── EXCERPTED RECORDS

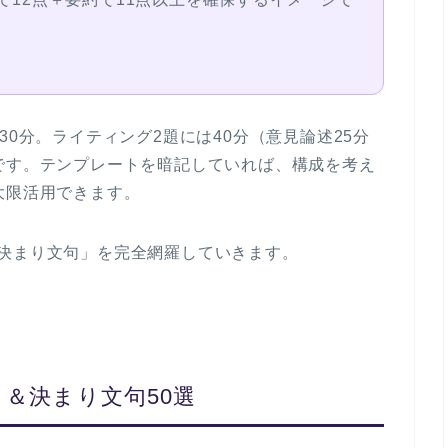
30分
。ライティング2題には
40分（意見論述25分
です。テンプレートを暗記していれば、構成を考え
大限活用できます。
決まり文句」を完全網羅していきます。
＆決まり文句50選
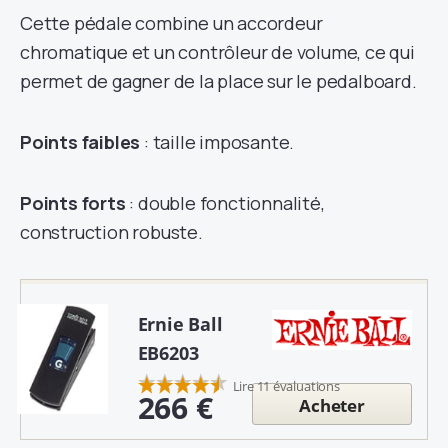
Cette pédale combine un accordeur
chromatique et un contrôleur de volume, ce qui
permet de gagner de la place sur le pedalboard.
Points faibles
: taille imposante.
Points forts
: double fonctionnalité,
construction robuste.
Ernie Ball
EB6203
Lire 11 évaluations
266 €
Acheter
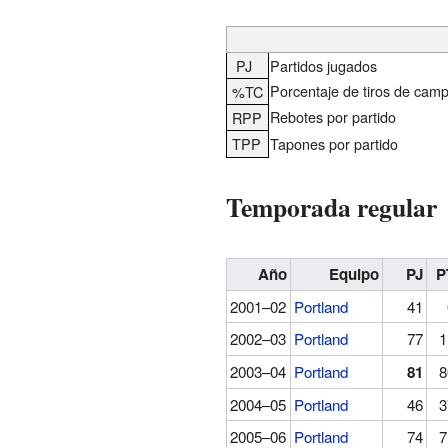
PJ
Partidos jugados
Porcentaje de tiros de cam
%TC
Rebotes por partido
RPP
TPP
Tapones por partido
Temporada regular
Año
Equipo
PJ
P
2001–02
Portland
41
2002–03
Portland
77
1
2003–04
Portland
81
8
2004–05
Portland
46
3
2005–06
Portland
74
7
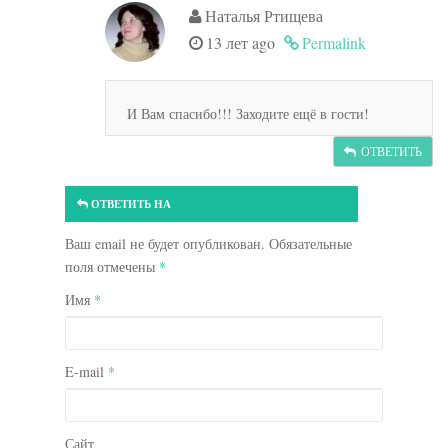
Наталья Ртищева
13 лет ago
Permalink
И Вам спасибо!!! Заходите ещё в гости!
ОТВЕТИТЬ
ОТВЕТИТЬ НА
НАТАЛЬЯ РТИЩЕВА
ОТМЕНА ОТВЕТА
Ваш email не будет опубликован. Обязательные
поля отмечены
*
Имя
*
E-mail
*
Сайт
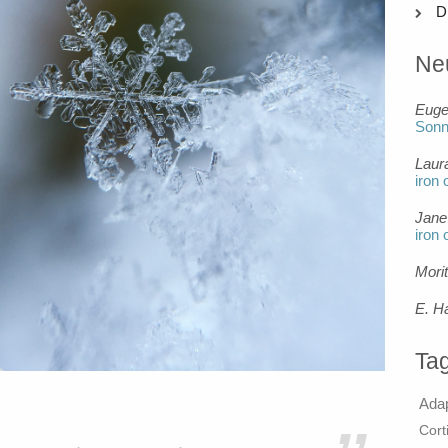
D
Ne
Eug
Son
Laur
iron 
Jane
iron 
Mori
E. H
Ta
Ada
Cort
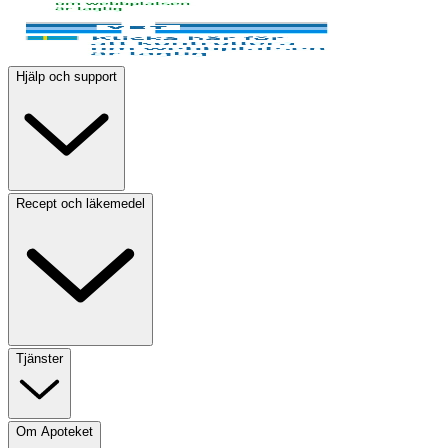
Hjälp och support
Recept och läkemedel
Tjänster
Om Apoteket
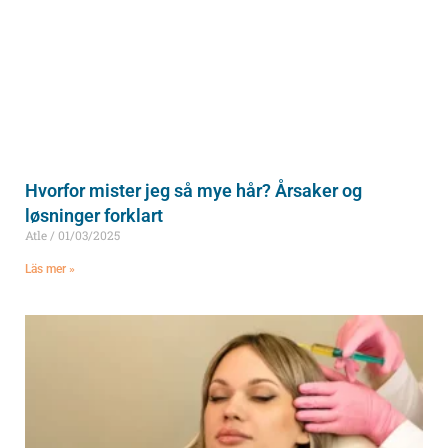
Hvorfor mister jeg så mye hår? Årsaker og
løsninger forklart
Atle
01/03/2025
Läs mer »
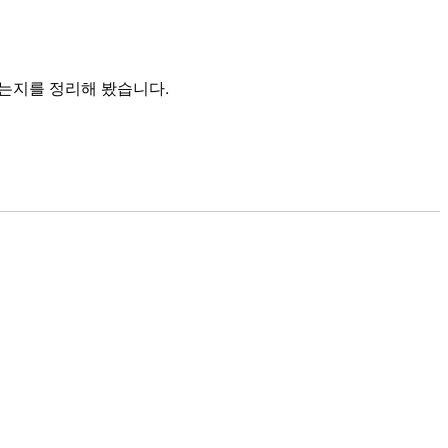
하는지를 정리해 봤습니다.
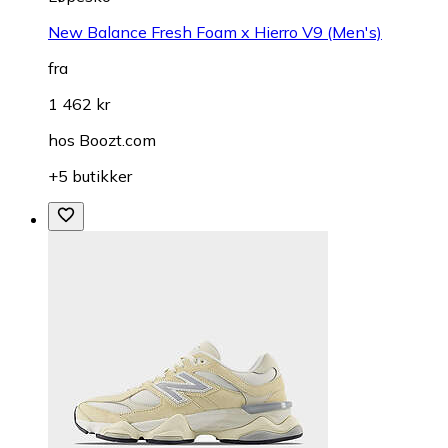
New Balance Fresh Foam x Hierro V9 (Men's)
fra
1 462 kr
hos
Boozt.com
+5 butikker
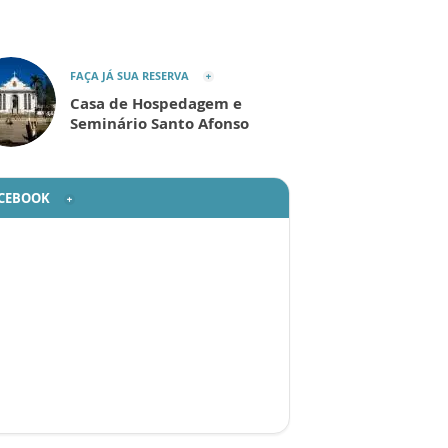
FAÇA JÁ SUA RESERVA
Casa de Hospedagem e
Seminário Santo Afonso
CEBOOK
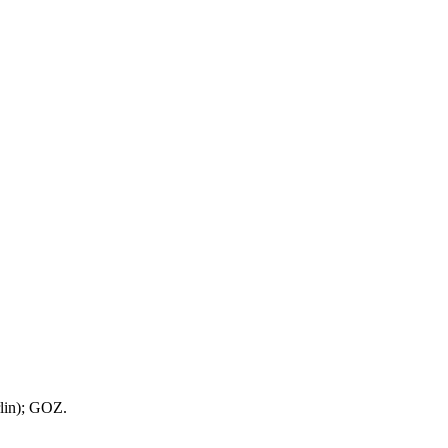
lin); GOZ.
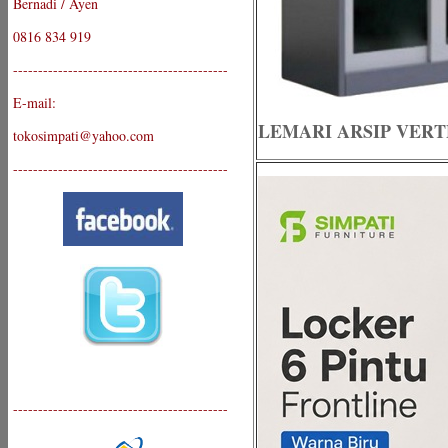
Bernadi / Ayen
0816 834 919
-------------------------------------------
E-mail:
LEMARI ARSIP VERTE
tokosimpati@yahoo.com
-------------------------------------------
-------------------------------------------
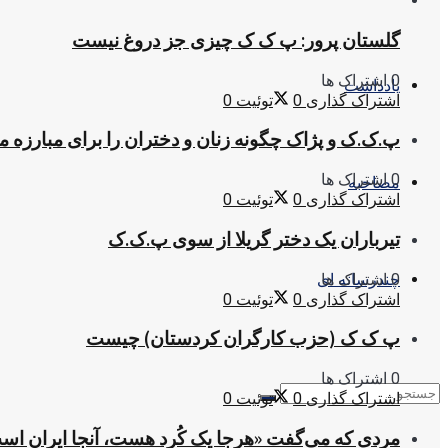
گلستان پرور: پ ک ک چیزی جز دروغ نیست
0 اشتراک ها
یادداشت
اشتراک گذاری
0
توئیت
0
پ.ک.ک و پژاک چگونه زنان و دختران را برای مبارزه 
0 اشتراک ها
مصاحبه
اشتراک گذاری
0
توئیت
0
تیرباران یک دختر گریلا از سوی پ.ک.ک
0 اشتراک ها
چندرسانه ای
اشتراک گذاری
0
توئیت
0
پ ک ک (حزب کارگران کردستان) چیست
0 اشتراک ها
اشتراک گذاری
0
توئیت
0
مردی که می‌گفت «هرجا یک کُرد هست، آنجا ایران اس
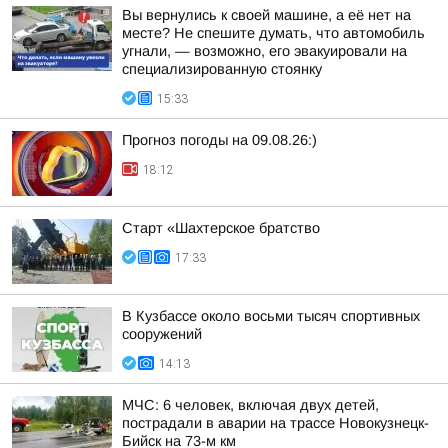
Вы вернулись к своей машине, а её нет на
месте? Не спешите думать, что автомобиль
угнали, — возможно, его эвакуировали на
специализированную стоянку
15:33
Прогноз погоды на 09.08.26:)
18:12
Старт «Шахтерское братство
17:33
В Кузбассе около восьми тысяч спортивных
сооружений
14:13
МЧС: 6 человек, включая двух детей,
пострадали в аварии на трассе Новокузнецк-
Бийск на 73-м км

────

(ABOUT THIS TASK): Give back each entry exactly as it appears. Leave pictures out.

(TASK RESULT):
30分
。ライティング2題には
40分（意見論述25分
です。テンプレートを暗記していれば、構成を考え
大限活用できます。
決まり文句」を完全網羅していきます。
＆決まり文句50選
Cette pédale combine un accordeur
chromatique et un contrôleur de volume, ce qui
permet de gagner de la place sur le pedalboard.
Points faibles
: taille imposante.
Points forts
: double fonctionnalité,
construction robuste.
Ernie Ball
EB6203
Lire 11 évaluations
266 €
Acheter
PJ
Partidos jugados
Porcentaje de tiros de cam
%TC
Rebotes por partido
RPP
TPP
Tapones por partido
Temporada regular
Año
Equipo
PJ
P
2001–02
Portland
41
2002–03
Portland
77
1
2003–04
Portland
81
8
2004–05
Portland
46
3
2005–06
Portland
74
7
Наталья Ртищева
13 лет ago
Permalink
И Вам спасибо!!! Заходите ещё в гости!
ОТВЕТИТЬ
ОТВЕТИТЬ НА
НАТАЛЬЯ РТИЩЕВА
ОТМЕНА ОТВЕТА
Ваш email не будет опубликован. Обязательные
поля отмечены
*
Имя
*
E-mail
*
Сайт
D
Ne
Eug
Son
Laur
iron 
Jane
iron 
Mori
E. H
Ta
Ada
Cort
Hjälp och support
Recept och läkemedel
Tjänster
Om Apoteket
Hvorfor mister jeg så mye hår? Årsaker og
løsninger forklart
Atle
01/03/2025
Läs mer »
하는지를 정리해 봤습니다.
New Balance Fresh Foam x Hierro V9 (Men's)
fra
1 462 kr
hos
Boozt.com
+5 butikker
FAÇA JÁ SUA RESERVA
Casa de Hospedagem e
Seminário Santo Afonso
CEBOOK
lin); GOZ.
Bernadi / Ayen
0816 834 919
-------------------------------------------
E-mail:
LEMARI ARSIP VERTE
tokosimpati@yahoo.com
-------------------------------------------
-------------------------------------------
گلستان پرور: پ ک ک چیزی جز دروغ نیست
0 اشتراک ها
یادداشت
اشتراک گذاری
0
توئیت
0
پ.ک.ک و پژاک چگونه زنان و دختران را برای مبارزه 
0 اشتراک ها
مصاحبه
اشتراک گذاری
0
توئیت
0
تیرباران یک دختر گریلا از سوی پ.ک.ک
0 اشتراک ها
چندرسانه ای
اشتراک گذاری
0
توئیت
0
پ ک ک (حزب کارگران کردستان) چیست
0 اشتراک ها
اشتراک گذاری
0
توئیت
0
مردی که می‌گفت «هرجا یک کُرد هست، آنجا ایران اس
Вы вернулись к своей машине, а её нет на
месте? Не спешите думать, что автомобиль
угнали, — возможно, его эвакуировали на
специализированную стоянку
15:33
Прогноз погоды на 09.08.26:)
18:12
Старт «Шахтерское братство
17:33
В Кузбассе около восьми тысяч спортивных
сооружений
14:13
МЧС: 6 человек, включая двух детей,
пострадали в аварии на трассе Новокузнецк-
Бийск на 73-м км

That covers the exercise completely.